人の心を、1つの目標に向って努力するようにかりたてるものは、いったい何だろうか。それは「よし、やったろう!」という心の底から湧きあがる“情熱”に他ならない。

上原が捲土重来を期し、サンプレイトレーニング・センター(宮畑会長)の門をたたき、やる気を起こしたのは上原自身が、心底ボディビルが好きだったということはもちろんだが、やはり、過去数年、ミスター東京コンテストで負け続けたくやしさが大きな理由であった。しかしそのやる気を助け、きびしいトレーニングを継続することができたのには、ほかにもいくつかの理由がある。

1つは、よきライバルがあったことであろう。同じ目標意識をもっている友だちができたことである。

“佐藤敬治君”がその人である。元自衛隊員の彼は、素質、熱意、根性において、いずれ劣らぬ豪の者であり、上原にとって、この上ないよき競争相手であった。

しかもトレーニングにおいては良きパートナーであり、トレーニングが終れば何でも話し合える気心の合った友だったことは無上の幸いだった。

上原が、佐藤君という同志を、この努力の過程で得たことは、上原の再生に、筋肉の発達に大きく影響したことは確かである。

『縁は不思議なものです。宮畑会長や佐藤君との偶然の出合いが私にこれほどの影響力をもつなんて・・・・・・』と上原はしみじみ語る。

確かにそのとおりである。このことは明治維新を作りあげた“志士”たちを例にあげるとわかり易い。

彼らは、幕末という混乱の中で、新しい日本建設のため、全く別々の環境の中から、同じ目標に向って努力を開始した。

やがて彼らは“同志”となり、共通の目標のために集団で活動した。
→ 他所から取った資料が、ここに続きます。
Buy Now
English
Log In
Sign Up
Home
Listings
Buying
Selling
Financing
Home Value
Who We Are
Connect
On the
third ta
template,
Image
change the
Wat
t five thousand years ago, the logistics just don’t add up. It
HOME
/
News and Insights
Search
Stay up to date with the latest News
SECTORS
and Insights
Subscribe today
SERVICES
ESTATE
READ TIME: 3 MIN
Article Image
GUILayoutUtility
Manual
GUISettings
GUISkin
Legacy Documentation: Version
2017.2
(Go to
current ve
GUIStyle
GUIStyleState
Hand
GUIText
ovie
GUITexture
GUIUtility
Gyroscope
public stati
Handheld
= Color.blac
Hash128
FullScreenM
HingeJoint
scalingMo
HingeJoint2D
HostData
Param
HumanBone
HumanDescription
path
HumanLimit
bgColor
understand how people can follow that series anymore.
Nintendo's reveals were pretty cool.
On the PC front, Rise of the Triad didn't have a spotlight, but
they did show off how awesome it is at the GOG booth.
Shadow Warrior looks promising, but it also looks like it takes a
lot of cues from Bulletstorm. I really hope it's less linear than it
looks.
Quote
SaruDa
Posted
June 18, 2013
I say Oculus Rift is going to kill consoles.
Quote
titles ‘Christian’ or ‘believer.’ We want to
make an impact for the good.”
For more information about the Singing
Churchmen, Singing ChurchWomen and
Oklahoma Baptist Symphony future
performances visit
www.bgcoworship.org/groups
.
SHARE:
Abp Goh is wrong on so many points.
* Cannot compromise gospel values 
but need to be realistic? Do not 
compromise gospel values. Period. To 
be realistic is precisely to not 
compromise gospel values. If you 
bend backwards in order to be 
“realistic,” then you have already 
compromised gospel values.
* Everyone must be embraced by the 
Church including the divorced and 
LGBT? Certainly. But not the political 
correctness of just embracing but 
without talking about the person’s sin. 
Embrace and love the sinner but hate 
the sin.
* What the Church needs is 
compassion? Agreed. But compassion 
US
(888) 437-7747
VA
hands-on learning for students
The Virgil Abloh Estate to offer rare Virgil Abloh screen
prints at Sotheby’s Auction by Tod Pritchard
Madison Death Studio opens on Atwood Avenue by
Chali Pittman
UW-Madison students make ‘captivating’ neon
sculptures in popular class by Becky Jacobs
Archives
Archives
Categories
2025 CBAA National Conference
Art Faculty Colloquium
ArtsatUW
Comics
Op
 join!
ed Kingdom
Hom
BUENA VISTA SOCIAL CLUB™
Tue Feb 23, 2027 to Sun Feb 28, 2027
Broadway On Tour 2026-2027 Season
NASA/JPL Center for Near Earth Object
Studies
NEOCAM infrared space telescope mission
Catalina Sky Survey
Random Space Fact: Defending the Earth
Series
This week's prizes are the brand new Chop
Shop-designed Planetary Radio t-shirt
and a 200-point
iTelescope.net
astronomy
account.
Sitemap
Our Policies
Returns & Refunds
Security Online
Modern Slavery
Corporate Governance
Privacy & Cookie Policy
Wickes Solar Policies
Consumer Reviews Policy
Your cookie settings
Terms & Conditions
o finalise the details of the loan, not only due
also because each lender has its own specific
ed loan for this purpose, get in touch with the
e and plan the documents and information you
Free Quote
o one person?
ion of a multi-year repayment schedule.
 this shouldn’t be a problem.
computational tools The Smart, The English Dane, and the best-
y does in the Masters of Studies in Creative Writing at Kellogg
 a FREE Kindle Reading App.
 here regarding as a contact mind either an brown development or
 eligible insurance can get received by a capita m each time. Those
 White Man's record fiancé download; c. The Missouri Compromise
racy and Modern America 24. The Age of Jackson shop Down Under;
そして現代日本の基礎が出来たのである。

たとえとしては少し飛躍しているかも知れないが、この話でいえることはいくら“やる気”があっても、1人ではなかなか育ちにくいということである。常に同志の刺激があってこそ、成功につながるものだといえよう。

とりわけ、上原にとってパートナー佐藤君は、時々おそってくる甘い考えや、弱気から立ち直るキッカケを何度もつくってくれた。バーベル相手の苦しいトレーニングで「あと一発!もう一発」の佐藤君のかけ声がどんなに上原の胸や腕の筋肉へ刺激を与えてくれたことだろう。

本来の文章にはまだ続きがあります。